Problem statement → Output only the lines of the entries that follow, starting at the one with "Vendée-kust" and running down to the one with "4.5 / 5 op Trustpilot", both included and unchanged.

Supplied entries →
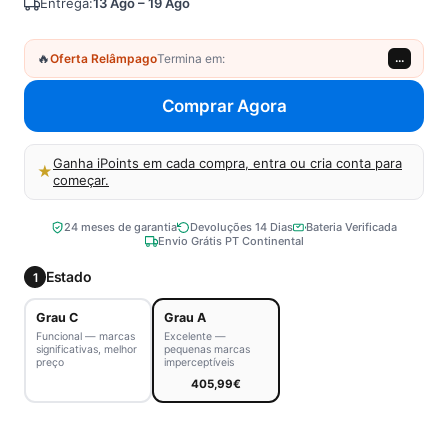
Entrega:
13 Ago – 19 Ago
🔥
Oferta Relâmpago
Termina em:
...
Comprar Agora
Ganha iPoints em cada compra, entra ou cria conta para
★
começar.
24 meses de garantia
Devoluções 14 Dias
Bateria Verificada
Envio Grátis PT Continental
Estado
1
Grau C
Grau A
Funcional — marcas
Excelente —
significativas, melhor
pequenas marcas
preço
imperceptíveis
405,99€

--

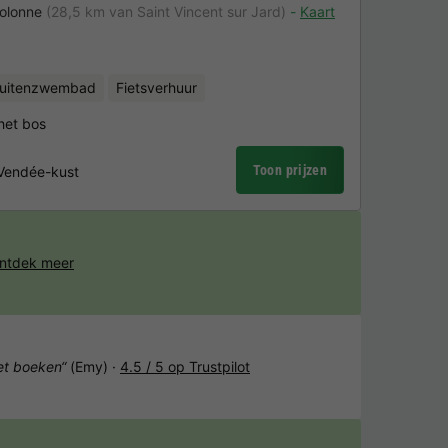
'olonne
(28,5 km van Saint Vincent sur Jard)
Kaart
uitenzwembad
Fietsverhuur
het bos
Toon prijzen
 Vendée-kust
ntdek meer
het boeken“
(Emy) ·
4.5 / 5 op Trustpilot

Answer box →
 Vendée-kust
ntdek meer
het boeken“
(Emy) ·
4.5 / 5 op Trustpilot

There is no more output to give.